Si entra da una sola strada stretta, e in pochi passi il rumore dei visitatori del forte si spegne. Le case sono di pietra grigia, addossate le une alle altre, con portali in arco e finestre a bifora dai telai incrociati. Sono edifici medievali, molti databili tra il Quattrocento e il Cinquecento, e ancora portano i nomi delle famiglie che li abitavano: la Casa del Vescovo, la Casa Valperga, la Casa della Meridiana, la Casa Ciucca. Non servono cartelli per capire che qui si è camminato per secoli.

Il borgo nasce lungo un passaggio obbligato. Da qui transitava l'antica strada romana delle Gallie, scavata nella roccia all'imbocco della valle, e più tardi la Via Francigena dei pellegrini diretti verso sud. Bard è sempre stato una porta, un luogo dove ci si fermava per forza prima di proseguire. Oggi quella sosta forzata è diventata una scelta che pochi fanno: la maggior parte attraversa la valle in autostrada senza accorgersi di nulla.

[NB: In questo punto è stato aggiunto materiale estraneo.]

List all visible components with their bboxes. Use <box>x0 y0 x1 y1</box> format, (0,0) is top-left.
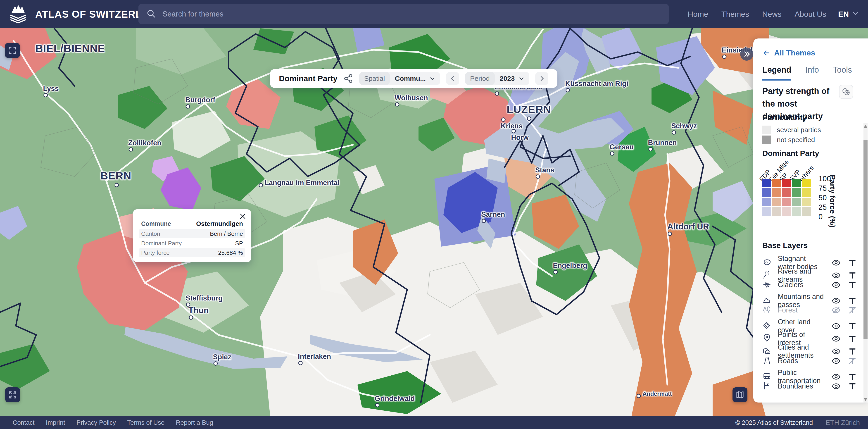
city-icon <box>762 346 771 356</box>
party-force-axis-label: Party force (%) <box>828 174 837 228</box>
dominant-party-heading: Dominant Party <box>762 149 819 158</box>
sidebar-collapse-button[interactable] <box>740 48 753 61</box>
eye-icon[interactable] <box>831 372 841 382</box>
label-toggle-off-icon[interactable] <box>847 356 857 366</box>
feature-popup: CommuneOstermundigenCantonBern / BerneDo… <box>133 209 251 262</box>
page-footer: ContactImprintPrivacy PolicyTerms of Use… <box>0 416 868 429</box>
eye-off-icon[interactable] <box>831 305 841 315</box>
glacier-icon <box>762 280 771 290</box>
label-toggle-icon[interactable] <box>847 372 857 382</box>
place-dot <box>668 232 672 236</box>
map-label-sarnen: Sarnen <box>481 210 505 219</box>
nav-link-news[interactable]: News <box>762 10 782 19</box>
map-label-grindelwald: Grindelwald <box>375 395 415 403</box>
theme-search[interactable] <box>138 4 669 24</box>
previous-period-button[interactable] <box>446 72 459 85</box>
eye-icon[interactable] <box>831 381 841 391</box>
scroll-up-icon[interactable] <box>864 125 868 128</box>
legend-column-fdp <box>762 179 771 216</box>
map-label-kriens: Kriens <box>501 122 523 130</box>
share-icon[interactable] <box>343 73 353 84</box>
label-toggle-icon[interactable] <box>847 334 857 344</box>
eye-icon[interactable] <box>831 321 841 331</box>
layer-row-forest[interactable]: Forest <box>762 305 857 315</box>
legend-cell <box>802 188 811 196</box>
legend-column-sp <box>782 179 791 216</box>
legend-cell <box>762 207 771 216</box>
road-icon <box>762 356 771 366</box>
map-label-andermatt: Andermatt <box>643 390 672 397</box>
next-period-button[interactable] <box>535 72 548 85</box>
legend-cell <box>782 207 791 216</box>
popup-label: Dominant Party <box>141 240 182 247</box>
legend-tick: 0 <box>818 212 823 221</box>
map-viewport[interactable]: BIEL/BIENNELyssBurgdorfZollikofenBERNMün… <box>0 28 868 429</box>
eye-icon[interactable] <box>831 356 841 366</box>
layer-row-roads[interactable]: Roads <box>762 356 857 366</box>
tab-tools[interactable]: Tools <box>833 65 852 80</box>
forest-icon <box>762 305 771 315</box>
close-icon[interactable] <box>239 213 246 221</box>
map-label-biel-bienne: BIEL/BIENNE <box>35 42 105 55</box>
label-toggle-icon[interactable] <box>847 296 857 306</box>
map-label-gersau: Gersau <box>610 143 634 151</box>
scroll-down-icon[interactable] <box>864 398 868 401</box>
footer-link-contact[interactable]: Contact <box>13 419 35 426</box>
label-toggle-icon[interactable] <box>847 381 857 391</box>
eye-icon[interactable] <box>831 270 841 280</box>
fullscreen-button[interactable] <box>5 387 20 402</box>
eye-icon[interactable] <box>831 280 841 290</box>
place-dot <box>495 91 499 96</box>
layer-row-boundaries[interactable]: Boundaries <box>762 381 857 391</box>
all-themes-back-link[interactable]: All Themes <box>762 49 815 57</box>
place-dot <box>189 315 193 320</box>
label-toggle-icon[interactable] <box>847 321 857 331</box>
nav-link-themes[interactable]: Themes <box>721 10 749 19</box>
legend-cell <box>792 188 801 196</box>
footer-link-imprint[interactable]: Imprint <box>46 419 65 426</box>
legend-cell <box>762 198 771 206</box>
panel-scrollbar-thumb[interactable] <box>864 140 868 339</box>
layer-row-glaciers[interactable]: Glaciers <box>762 280 857 290</box>
language-switcher[interactable]: EN <box>838 0 859 28</box>
overview-map-button[interactable] <box>733 387 747 402</box>
label-toggle-off-icon[interactable] <box>847 305 857 315</box>
boundary-icon <box>762 381 771 391</box>
map-label-steffisburg: Steffisburg <box>186 294 223 302</box>
zoom-extent-button[interactable] <box>5 43 20 58</box>
place-dot <box>648 147 653 151</box>
nav-link-about-us[interactable]: About Us <box>795 10 826 19</box>
label-toggle-icon[interactable] <box>847 280 857 290</box>
label-toggle-icon[interactable] <box>847 346 857 356</box>
tab-info[interactable]: Info <box>805 65 819 80</box>
hatching-toggle-icon[interactable] <box>839 85 853 99</box>
place-dot <box>395 102 399 106</box>
legend-cell <box>792 179 801 187</box>
label-toggle-icon[interactable] <box>847 270 857 280</box>
eye-icon[interactable] <box>831 258 841 268</box>
eye-icon[interactable] <box>831 296 841 306</box>
footer-link-privacy-policy[interactable]: Privacy Policy <box>76 419 116 426</box>
legend-cell <box>782 188 791 196</box>
eye-icon[interactable] <box>831 346 841 356</box>
map-label-engelberg: Engelberg <box>553 262 587 270</box>
tab-legend[interactable]: Legend <box>762 65 791 81</box>
place-dot <box>501 117 505 122</box>
eye-icon[interactable] <box>831 334 841 344</box>
period-dropdown[interactable]: 2023 <box>495 75 529 82</box>
label-toggle-icon[interactable] <box>847 258 857 268</box>
nav-link-home[interactable]: Home <box>688 10 708 19</box>
place-dot <box>553 270 558 274</box>
popup-row-canton: CantonBern / Berne <box>139 229 245 238</box>
footer-link-terms-of-use[interactable]: Terms of Use <box>127 419 164 426</box>
place-dot <box>43 93 48 97</box>
search-input[interactable] <box>162 9 661 19</box>
swatch-label: several parties <box>777 126 821 134</box>
spatial-unit-dropdown[interactable]: Commu... <box>390 75 440 82</box>
footer-link-report-a-bug[interactable]: Report a Bug <box>176 419 213 426</box>
map-label-interlaken: Interlaken <box>298 353 331 361</box>
place-dot <box>299 361 303 365</box>
map-label-wolhusen: Wolhusen <box>395 94 428 102</box>
theme-toolbar: Dominant Party Spatial Commu... Period 2… <box>270 69 557 88</box>
spatial-label: Spatial <box>359 72 390 85</box>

Camminare tra queste vie significa cercare i dettagli. Uno stemma scolpito sopra un architrave, una meridiana sbiadita, una scala in pietra lavorata intravista da un portone socchiuso. Si fa in mezz'ora, ma è una mezz'ora che merita lentezza. In autunno il borgo si anima per il Marché au Fort, mercato dei prodotti valdostani; nel resto dell'anno resta silenzioso e quasi privato.

Il consiglio è semplice: visitate pure il forte, ma riservate tempo al borgo sotto. Salite e scendete le sue stradine prima o dopo la folla, in una mattina di mezza stagione, quando la pietra è fredda e le finestre gotiche raccontano da sole tutta la storia che il forte, da solo, non basta a spiegare.